- **Work instruction**
Give the number of lines below that contain the string "ANGEMELDETEN", and no other text.

- **Input material**
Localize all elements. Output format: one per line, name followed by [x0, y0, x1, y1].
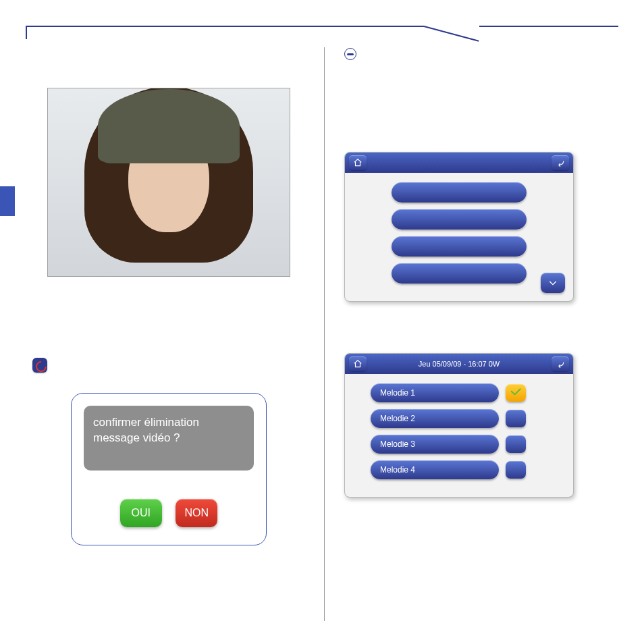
melody-2-button[interactable]: Melodie 2 [371, 409, 499, 428]
confirm-yes-button[interactable]: OUI [120, 499, 162, 527]
titlebar-screen1 [345, 153, 573, 173]
melody-row-4: Melodie 4 [371, 460, 565, 479]
scroll-down-button[interactable] [541, 273, 565, 293]
page-frame-diagonal [424, 26, 479, 42]
melody-row-3: Melodie 3 [371, 435, 565, 454]
titlebar-screen2: Jeu 05/09/09 - 16:07 0W [345, 354, 573, 374]
bell-config-icon [344, 48, 356, 60]
home-button[interactable] [349, 155, 367, 170]
page-frame-top-left [26, 26, 424, 27]
confirm-dialog-line1: confirmer élimination [93, 415, 244, 431]
titlebar-text-2: Jeu 05/09/09 - 16:07 0W [419, 360, 500, 368]
confirm-dialog-message: confirmer élimination message vidéo ? [84, 406, 254, 471]
menu-row-3[interactable] [392, 236, 527, 257]
delete-icon [32, 358, 47, 373]
melody-4-checkbox[interactable] [506, 461, 526, 479]
back-arrow-icon [556, 359, 565, 369]
page-frame-top-right [479, 26, 618, 27]
melody-3-checkbox[interactable] [506, 435, 526, 453]
melody-row-1: Melodie 1 [371, 383, 565, 402]
right-column: Jeu 05/09/09 - 16:07 0W Melodie 1 Melodi… [344, 47, 614, 498]
page-frame-left-stub [26, 26, 27, 39]
device-screen-melodies: Jeu 05/09/09 - 16:07 0W Melodie 1 Melodi… [344, 353, 574, 498]
confirm-dialog: confirmer élimination message vidéo ? OU… [71, 393, 267, 545]
menu-row-4[interactable] [392, 263, 527, 284]
back-arrow-icon [556, 158, 565, 167]
chevron-down-icon [547, 277, 558, 288]
melody-1-checkbox[interactable] [506, 384, 526, 402]
home-button-2[interactable] [349, 356, 367, 371]
melody-4-button[interactable]: Melodie 4 [371, 460, 499, 479]
device-screen-menu [344, 152, 574, 302]
confirm-no-button[interactable]: NON [176, 499, 217, 527]
back-button-2[interactable] [552, 356, 569, 371]
melody-2-checkbox[interactable] [506, 410, 526, 427]
home-icon [353, 158, 363, 167]
home-icon [353, 359, 363, 369]
menu-row-2[interactable] [392, 209, 527, 230]
video-thumbnail [47, 88, 290, 277]
melody-1-button[interactable]: Melodie 1 [371, 383, 499, 402]
melody-row-2: Melodie 2 [371, 409, 565, 428]
menu-row-1[interactable] [392, 182, 527, 203]
column-divider [324, 47, 325, 621]
left-column: confirmer élimination message vidéo ? OU… [27, 47, 311, 545]
page-side-tab [0, 186, 15, 216]
melody-3-button[interactable]: Melodie 3 [371, 435, 499, 454]
back-button[interactable] [552, 155, 569, 170]
confirm-dialog-line2: message vidéo ? [93, 431, 244, 446]
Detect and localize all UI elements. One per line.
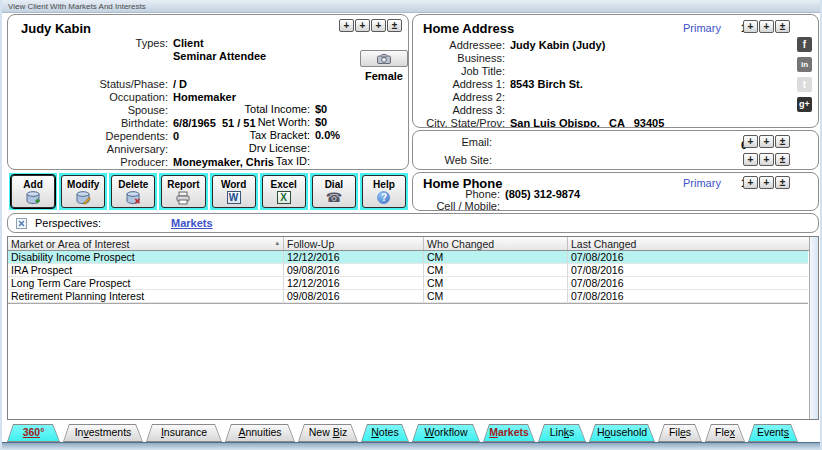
- field-row-city-state: City, State/Prov: San Luis Obispo, CA 93…: [413, 116, 818, 128]
- table-data-end-divider: [8, 303, 808, 304]
- question-mark-icon: ?: [377, 191, 390, 205]
- address-primary-link[interactable]: Primary: [683, 22, 721, 34]
- field-label: Address 2:: [413, 91, 510, 103]
- nav-next-button[interactable]: +: [759, 135, 774, 148]
- nav-next-button[interactable]: +: [371, 19, 386, 32]
- field-row-occupation: Occupation: Homemaker: [8, 90, 408, 103]
- dial-button[interactable]: Dial ☎: [312, 175, 356, 208]
- tab-notes[interactable]: Notes: [361, 424, 409, 442]
- client-summary-panel: Judy Kabin + + + ± Female Types: Client …: [7, 14, 409, 170]
- nav-last-button[interactable]: ±: [775, 20, 790, 33]
- field-label: Address 3:: [413, 104, 510, 116]
- nav-prev-button[interactable]: +: [743, 153, 758, 166]
- tab-files[interactable]: Files: [658, 424, 702, 442]
- field-label: Producer:: [8, 156, 173, 168]
- printer-icon: [175, 191, 191, 205]
- field-row-producer: Producer: Moneymaker, Chris Tax ID:: [8, 155, 408, 168]
- field-label: Tax Bracket:: [223, 129, 315, 141]
- nav-prev-button[interactable]: +: [743, 135, 758, 148]
- window-titlebar: View Client With Markets And Interests: [2, 0, 820, 13]
- home-address-panel: Home Address Primary 1 + + ± f in t g+ A…: [412, 14, 819, 128]
- field-row-business: Business:: [413, 51, 818, 64]
- field-value: 0.0%: [315, 129, 340, 141]
- address-fields: Addressee: Judy Kabin (Judy) Business: J…: [413, 38, 818, 128]
- field-label: Cell / Mobile:: [413, 200, 505, 211]
- nav-last-button[interactable]: ±: [775, 135, 790, 148]
- excel-spreadsheet-icon: X: [277, 191, 291, 205]
- field-value: San Luis Obispo, CA 93405: [510, 117, 664, 129]
- word-document-icon: W: [227, 191, 241, 205]
- column-header-follow-up[interactable]: Follow-Up: [284, 237, 424, 250]
- nav-next-button[interactable]: +: [759, 153, 774, 166]
- nav-first-button[interactable]: +: [339, 19, 354, 32]
- modify-button[interactable]: Modify: [61, 175, 105, 208]
- field-label: Tax ID:: [223, 155, 315, 167]
- tab-household[interactable]: Household: [589, 424, 655, 442]
- column-header-market[interactable]: Market or Area of Interest ▴: [8, 237, 284, 250]
- address-record-nav: + + ±: [743, 20, 790, 33]
- field-label: Job Title:: [413, 65, 510, 77]
- address-panel-title: Home Address: [423, 21, 514, 36]
- excel-button[interactable]: Excel X: [262, 175, 306, 208]
- field-label: Spouse:: [8, 104, 173, 116]
- nav-prev-button[interactable]: +: [743, 20, 758, 33]
- table-row[interactable]: Retirement Planning Interest 09/08/2016 …: [8, 290, 808, 303]
- perspectives-markets-link[interactable]: Markets: [171, 217, 213, 229]
- field-label: Anniversary:: [8, 143, 173, 155]
- field-row-address2: Address 2:: [413, 90, 818, 103]
- field-label: Net Worth:: [223, 116, 315, 128]
- database-delete-icon: [125, 191, 141, 205]
- field-value: Client: [173, 37, 204, 49]
- help-button[interactable]: Help ?: [362, 175, 406, 208]
- tab-flex[interactable]: Flex: [705, 424, 745, 442]
- delete-button[interactable]: Delete: [111, 175, 155, 208]
- tab-investments[interactable]: Investments: [63, 424, 143, 442]
- tab-markets[interactable]: Markets: [483, 424, 535, 442]
- field-row-dependents: Dependents: 0 Tax Bracket: 0.0%: [8, 129, 408, 142]
- tab-workflow[interactable]: Workflow: [412, 424, 480, 442]
- nav-last-button[interactable]: ±: [387, 19, 402, 32]
- perspectives-label: Perspectives:: [35, 217, 101, 229]
- table-header-row: Market or Area of Interest ▴ Follow-Up W…: [8, 237, 818, 251]
- perspectives-icon[interactable]: [16, 218, 27, 229]
- markets-table: Market or Area of Interest ▴ Follow-Up W…: [7, 236, 819, 420]
- window-title: View Client With Markets And Interests: [8, 2, 146, 11]
- table-row[interactable]: Disability Income Prospect 12/12/2016 CM…: [8, 251, 808, 264]
- field-label: Birthdate:: [8, 117, 173, 129]
- client-record-nav: + + + ±: [339, 19, 402, 32]
- field-value: (805) 312-9874: [505, 188, 580, 200]
- database-edit-icon: [75, 191, 91, 205]
- nav-last-button[interactable]: ±: [775, 153, 790, 166]
- tab-new-biz[interactable]: New Biz: [298, 424, 358, 442]
- perspectives-panel: Perspectives: Markets: [7, 213, 819, 233]
- tab-insurance[interactable]: Insurance: [146, 424, 222, 442]
- vertical-scrollbar[interactable]: [809, 237, 818, 419]
- nav-prev-button[interactable]: +: [355, 19, 370, 32]
- field-label: Email:: [413, 136, 497, 148]
- field-label: Address 1:: [413, 78, 510, 90]
- field-label: Phone:: [413, 188, 505, 200]
- word-button[interactable]: Word W: [212, 175, 256, 208]
- field-value: $0: [315, 103, 327, 115]
- field-row-cell-mobile: Cell / Mobile:: [413, 200, 818, 211]
- field-row-type2: Seminar Attendee: [8, 49, 408, 62]
- report-button[interactable]: Report: [161, 175, 205, 208]
- tab-events[interactable]: Events: [748, 424, 798, 442]
- field-row-phone: Phone: (805) 312-9874: [413, 188, 818, 200]
- column-header-last-changed[interactable]: Last Changed: [568, 237, 818, 250]
- column-header-who-changed[interactable]: Who Changed: [424, 237, 568, 250]
- field-value: Homemaker: [173, 91, 236, 103]
- field-row-birthdate: Birthdate: 6/8/1965 51 / 51 Net Worth: $…: [8, 116, 408, 129]
- table-row[interactable]: IRA Prospect 09/08/2016 CM 07/08/2016: [8, 264, 808, 277]
- field-row-address3: Address 3:: [413, 103, 818, 116]
- table-row[interactable]: Long Term Care Prospect 12/12/2016 CM 07…: [8, 277, 808, 290]
- field-row-addressee: Addressee: Judy Kabin (Judy): [413, 38, 818, 51]
- tab-links[interactable]: Links: [538, 424, 586, 442]
- add-button[interactable]: Add: [11, 175, 55, 208]
- field-row-types: Types: Client: [8, 36, 408, 49]
- tab-annuities[interactable]: Annuities: [225, 424, 295, 442]
- email-row: Email: 0 + + ±: [413, 135, 818, 148]
- toolbar: Add Modify Delete Report Word W Excel X: [9, 173, 408, 210]
- nav-next-button[interactable]: +: [759, 20, 774, 33]
- tab-360[interactable]: 360°: [7, 424, 60, 442]
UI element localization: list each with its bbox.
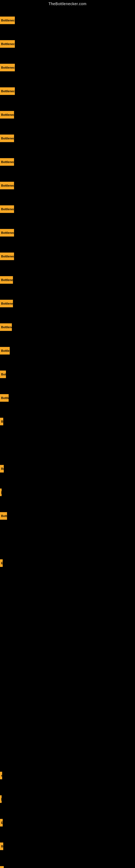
bar-label: E <box>1 821 3 824</box>
bar-label: Bottleneck resu <box>1 231 14 235</box>
bar-label: Bottleneck resu <box>1 184 14 187</box>
bar-item: Bottleneck result <box>0 40 15 48</box>
bar-item: Bottleneck re <box>0 323 12 331</box>
bar-item: E <box>0 819 3 827</box>
bar-item: | <box>0 489 2 496</box>
bar-label: Bottleneck re <box>1 326 12 329</box>
bar-item: Bottleneck resu <box>0 134 14 142</box>
bar-item: Bottleneck result <box>0 17 15 24</box>
bar-item: Bottleneck resu <box>0 182 14 189</box>
bar-item: Bottlene <box>0 347 10 354</box>
bar-label: Bottleneck result <box>1 19 15 22</box>
bar-label: Bottleneck result <box>1 90 15 93</box>
bar-label: Bot <box>1 373 6 376</box>
bar-label: Bottleneck resu <box>1 137 14 140</box>
bar-label: Bottlene <box>1 349 10 352</box>
bar-item: Bottleneck res <box>0 300 13 307</box>
bar-item: Bottleneck resu <box>0 205 14 213</box>
bar-label: Bottleneck resu <box>1 208 14 211</box>
bar-item: e <box>0 772 2 779</box>
bar-label: Bott <box>1 514 7 518</box>
bar-label: B <box>1 420 3 423</box>
bar-label: E <box>1 561 3 565</box>
bar-label: | <box>1 798 2 801</box>
bar-item: B <box>0 842 3 850</box>
bar-item: Bott <box>0 512 7 520</box>
bar-item: E <box>0 559 3 567</box>
bar-item: Bo <box>0 866 4 868</box>
bar-label: | <box>1 491 2 494</box>
bar-item: | <box>0 795 2 803</box>
bar-item: Bot <box>0 371 6 378</box>
bar-label: Bottleneck resu <box>1 160 14 163</box>
bar-label: Bottleneck resu <box>1 113 14 116</box>
bar-item: Bottleneck resu <box>0 252 14 260</box>
bar-item: Bottleneck resu <box>0 229 14 237</box>
bar-label: Bottleneck resu <box>1 255 14 258</box>
bar-label: Bottleneck res <box>1 302 13 305</box>
bar-label: B <box>1 845 3 848</box>
bar-label: Bottleneck result <box>1 42 15 45</box>
bar-item: Bottleneck result <box>0 64 15 71</box>
bar-item: Bottlen <box>0 394 9 402</box>
site-title: TheBottlenecker.com <box>0 0 135 8</box>
bar-label: Bottleneck res <box>1 278 13 282</box>
bar-item: Bottleneck result <box>0 87 15 95</box>
bar-item: Bottleneck resu <box>0 158 14 166</box>
bar-item: Bottleneck res <box>0 276 13 284</box>
bar-item: B <box>0 418 3 425</box>
bar-item: Bottleneck resu <box>0 111 14 119</box>
bar-label: Bo <box>1 467 4 470</box>
bar-item: Bo <box>0 465 4 472</box>
bar-label: Bottlen <box>1 396 9 400</box>
bar-label: Bottleneck result <box>1 66 15 69</box>
bar-label: e <box>1 774 2 777</box>
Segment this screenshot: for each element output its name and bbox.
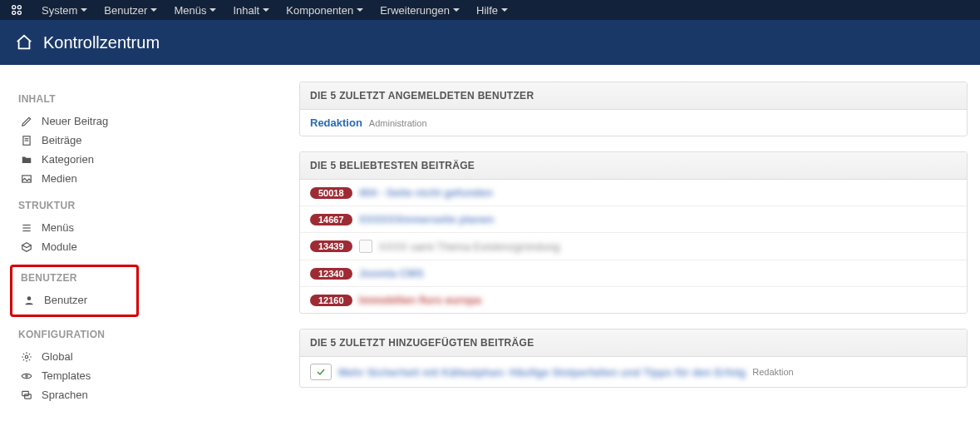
file-icon [18, 135, 35, 146]
gear-icon [18, 351, 35, 363]
svg-point-13 [26, 374, 27, 376]
recent-title-blurred: Mehr Sicherheit mit Kältealphan: Häufige… [338, 366, 746, 379]
logged-user-name[interactable]: Redaktion [310, 116, 362, 129]
publish-check-button[interactable] [310, 364, 332, 380]
svg-point-2 [12, 11, 16, 14]
popular-title-blurred: XXXX samt Thema Existenzgründung [379, 240, 560, 253]
popular-title-blurred: 404 - Seite nicht gefunden [359, 186, 493, 199]
recent-row-0[interactable]: Mehr Sicherheit mit Kältealphan: Häufige… [300, 357, 967, 387]
panel-heading-popular: DIE 5 BELIEBTESTEN BEITRÄGE [300, 152, 967, 180]
sidebar-heading-struktur: STRUKTUR [18, 200, 299, 211]
user-icon [21, 295, 37, 306]
topnav-hilfe[interactable]: Hilfe [468, 0, 516, 20]
popular-row-3[interactable]: 12340 Joomla CMS [300, 260, 967, 287]
sidebar-item-beitraege[interactable]: Beiträge [18, 131, 299, 150]
recent-author: Redaktion [752, 367, 794, 377]
home-icon [15, 33, 33, 52]
hit-count-badge: 12340 [310, 268, 352, 280]
page-header: Kontrollzentrum [0, 20, 980, 65]
topnav-komponenten[interactable]: Komponenten [278, 0, 372, 20]
popular-row-4[interactable]: 12160 Immobilien flurs europa [300, 287, 967, 313]
popular-title-blurred: Joomla CMS [359, 267, 424, 280]
logged-user-row[interactable]: Redaktion Administration [300, 110, 967, 136]
panel-popular-articles: DIE 5 BELIEBTESTEN BEITRÄGE 50018 404 - … [299, 151, 968, 314]
sidebar-item-global[interactable]: Global [18, 347, 299, 366]
topnav-menus[interactable]: Menüs [165, 0, 224, 20]
svg-point-3 [17, 11, 21, 14]
topnav-inhalt[interactable]: Inhalt [224, 0, 278, 20]
hit-count-badge: 50018 [310, 187, 352, 199]
popular-row-2[interactable]: 13439 XXXX samt Thema Existenzgründung [300, 233, 967, 260]
chat-icon [18, 389, 35, 401]
sidebar-item-medien[interactable]: Medien [18, 169, 299, 188]
svg-point-1 [17, 6, 21, 9]
topnav-erweiterungen[interactable]: Erweiterungen [372, 0, 468, 20]
sidebar-item-kategorien[interactable]: Kategorien [18, 150, 299, 169]
sidebar-item-menus[interactable]: Menüs [18, 218, 299, 237]
pencil-icon [18, 116, 35, 127]
sidebar-item-module[interactable]: Module [18, 237, 299, 256]
panel-heading-recent: DIE 5 ZULETZT HINZUGEFÜGTEN BEITRÄGE [300, 329, 967, 357]
sidebar-heading-inhalt: INHALT [18, 93, 299, 105]
sidebar-item-templates[interactable]: Templates [18, 366, 299, 385]
main-content: DIE 5 ZULETZT ANGEMELDETEN BENUTZER Reda… [299, 65, 980, 429]
topnav-benutzer[interactable]: Benutzer [96, 0, 165, 20]
popular-title-blurred: XXXXXXmmerseite planen [359, 213, 495, 225]
panel-recent-articles: DIE 5 ZULETZT HINZUGEFÜGTEN BEITRÄGE Meh… [299, 329, 968, 388]
sidebar-heading-benutzer: BENUTZER [21, 272, 136, 284]
svg-point-11 [27, 296, 32, 300]
hit-count-badge: 14667 [310, 214, 352, 225]
joomla-logo-icon[interactable] [8, 2, 25, 18]
topnav-system[interactable]: System [33, 0, 96, 20]
page-title: Kontrollzentrum [43, 33, 160, 52]
sidebar-heading-konfiguration: KONFIGURATION [18, 329, 299, 340]
highlight-benutzer-section: BENUTZER Benutzer [10, 265, 139, 317]
svg-rect-15 [25, 394, 32, 398]
popular-title-blurred: Immobilien flurs europa [359, 294, 481, 306]
panel-logged-users: DIE 5 ZULETZT ANGEMELDETEN BENUTZER Reda… [299, 82, 968, 136]
popular-row-1[interactable]: 14667 XXXXXXmmerseite planen [300, 206, 967, 233]
top-navbar: System Benutzer Menüs Inhalt Komponenten… [0, 0, 980, 20]
panel-heading-logged: DIE 5 ZULETZT ANGEMELDETEN BENUTZER [300, 82, 967, 110]
cube-icon [18, 241, 35, 253]
checkbox-icon[interactable] [359, 240, 372, 253]
sidebar-item-sprachen[interactable]: Sprachen [18, 385, 299, 404]
eye-icon [18, 370, 35, 382]
svg-rect-14 [22, 391, 29, 395]
sidebar-item-benutzer[interactable]: Benutzer [21, 290, 136, 310]
sidebar: INHALT Neuer Beitrag Beiträge Kategorien… [0, 65, 299, 429]
logged-user-location: Administration [369, 118, 427, 128]
svg-point-12 [25, 355, 28, 359]
hit-count-badge: 12160 [310, 295, 352, 306]
folder-icon [18, 154, 35, 166]
svg-point-0 [12, 6, 16, 9]
image-icon [18, 173, 35, 185]
list-icon [18, 222, 35, 234]
hit-count-badge: 13439 [310, 240, 352, 252]
sidebar-item-neuer-beitrag[interactable]: Neuer Beitrag [18, 111, 299, 131]
popular-row-0[interactable]: 50018 404 - Seite nicht gefunden [300, 180, 967, 206]
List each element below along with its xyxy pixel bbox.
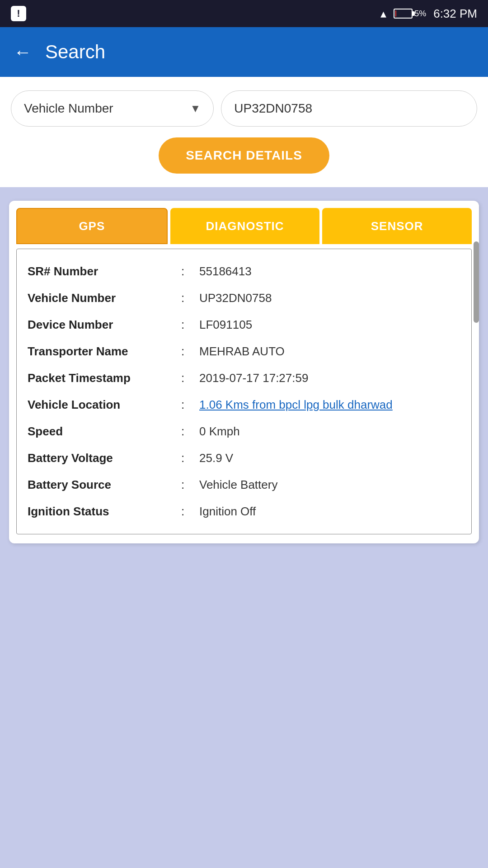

- **Your solution**
3